さらにアドホックな分析は整備された標準データでクイックに実行できるため、目的に応じたデータ活用が行われるようになっている。
「これまでの取り組みを通じてわかったのは、データ活用には『組織/統制』『文化』『人材育成』『分析/活用』『基盤』の5つの柱が不可欠だということです。これらの要素は互いに密接にかかわり合っていますが、企業によって状況は異なるため、優先順位や、重要度に応じて的確に対応することが重要です。
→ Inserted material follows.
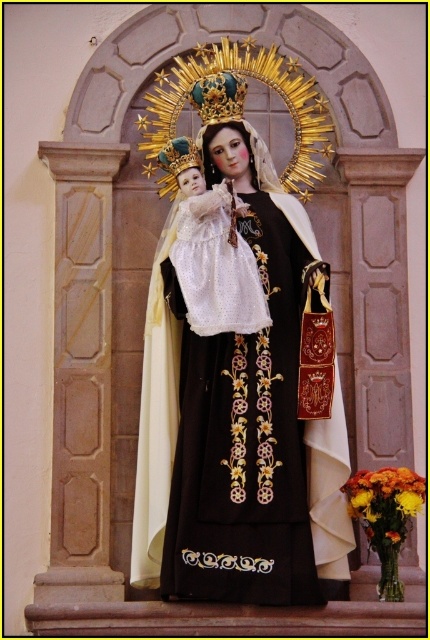 How much distance is there between black satin dress at center and gold metallic crown at upper center?

black satin dress at center is 11.70 meters from gold metallic crown at upper center.

Between point (229, 506) and point (199, 83), which one is positioned behind?

The point (199, 83) is more distant.

This screenshot has width=430, height=640. What are the coordinates of `black satin dress at center` in the screenshot? It's located at (243, 442).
弊社では経営課題の解決を目的とし、クイックウィンと改善サイクルを意識して取り組むことで、データドリブン経営を加速させています」(渡邉)
だが、「どこから着手すべきか見当もつかない」という企業も少なくないだろう。そこでNECでは、価値創造モデル「BluStellar(ブルーステラ)」のもと円滑なデータ利活用をサポートするコンサルティングサービスも提供している(※3)。
「ノウハウやリソースのない状態から変革を成し遂げるのは容易ではありません。私たちは身をもってその難しさを知っているからこそ、お客様と同じ目線に立って戦略構想策定から実装・運用まで一貫して伴走できるのです」と渡邉はその想いを語る。
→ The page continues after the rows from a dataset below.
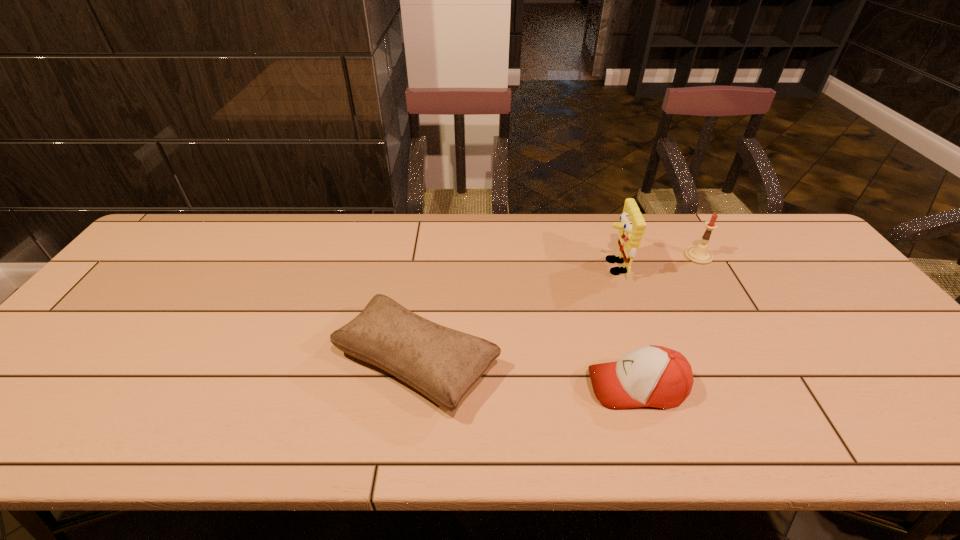 This screenshot has height=540, width=960. What are the coordinates of `sponge` in the screenshot? It's located at (631, 229).

At what (x,y) coordinates should I click in order to perform the action: click on the third shortest object. Please return your answer as a coordinate pair (x, y). Image resolution: width=960 pixels, height=540 pixels. Looking at the image, I should click on (699, 254).

Where is `the rightmost object`? the rightmost object is located at coordinates (699, 254).

This screenshot has height=540, width=960. In order to click on the leftmost object in this screenshot , I will do `click(443, 364)`.

Find the location of a particular element. baseball cap is located at coordinates (652, 376).

You are a GUI agent. You are given a task and a screenshot of the screen. Output one action in this format:
    pyautogui.click(x=<x>, y=<y>)
    Task: Click on the vacant space situated 0.360m on the face of the sponge
    The width and height of the screenshot is (960, 540).
    Given the screenshot: What is the action you would take?
    pyautogui.click(x=481, y=267)

Find the location of `vacant area situated 0.300m on the face of the sponge`. vacant area situated 0.300m on the face of the sponge is located at coordinates (501, 267).

Identify the location of free region located on the face of the sponge. (468, 267).

Find the location of a particular element. This screenshot has width=960, height=540. vacant area located on the right of the rightmost object is located at coordinates (797, 256).

The image size is (960, 540). In order to click on free space located 0.190m on the right of the cushion in this screenshot , I will do coord(580,363).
- ※3 NECは自社の改革を通じて蓄積されたノウハウとグローバルパートナーの最先端テクノロジーを活かし、顧客企業の変革を成功へ導く価値創造モデル「BluStellar」を推進。データドリブン経営の実現を支援するサービスは、その主要なメニューの1つとして位置づけられている。
データを活用する文化の醸成も重要課題
そうしたサービスを支えるのが、多種多様なビジネス領域に精通する1,000名ものコンサルタント部隊だ。DX(デジタルトランスフォーメーション)の推進や新たな事業価値創出に向けて、企業・組織を上流コンサルティングからEnd to Endで丁寧にフォローしている。
そんなコンサルタントの1人が宮澤 崇だ。宮澤は、多くの企業のデータマネジメント推進に携わっている。
そうした企業に共通する悩みが、データ活用をするための基盤は用意するものの「データが順調に蓄積していかない」「データに関するルールが統一されていない」「業務部門で分析を行いたくてもその人材がいない」といった課題だという。
「データマネジメントを行うには、その推進役となるDMO(データマネジメントオフィス)が不可欠です。そこでまずは組織の立ち上げと、データ運用に関するルールやガイドラインの策定を支援させていただくケースが多いです」(宮澤)
また社内に「データ分析ができるスペシャリストがいなかったため、自社でデータ分析を行うことが難しい」というケースも少なくない。そうした場合は、サービスの運用においてNECがDMOにデータサイエンティストやデータ管理者(データスチュワード)を派遣。ワンチームとなって現場の課題のヒアリングや過去事例のデータ開示、分析サポートなどを実施していくという。
「データ活用を全社的に推進するには、誰もが積極的にデータに向き合う姿勢を養うことも大切です。そのために効果的なのがデータ活用に関する情報交換やコラボレーションなどを促進する『データコミュニティ』の組成です。『意識の壁』や『スキルの壁』など、データ活用の推進プロセスではいくつもの壁に直面するはずなので、データコミュニティで課題ごとの最適な施策を講じることは有効な手段となります。また、取り組みが進展するにつれてDMOだけでは手が回らなくなるので、業務部門にDMOの代わりを務める『伝道師』を育て、社内にデータ活用文化を定着させることも重要です」と宮澤は話す。
End To Endで伴走し、企業変革を成功に導く
BluStellarは、社内に培われた有形・無形のアセットや人材、そしてお客様や自社での実践経験から蓄積された膨大なノウハウやエッセンスをブラッシュアップして集大成したもの。今後もNECは、それらを軸にお客様と一緒に課題を考え、企画し、具体的な形や価値が創出されるまで、お客様の変革と成長を目指し共に伴走していく考えだ。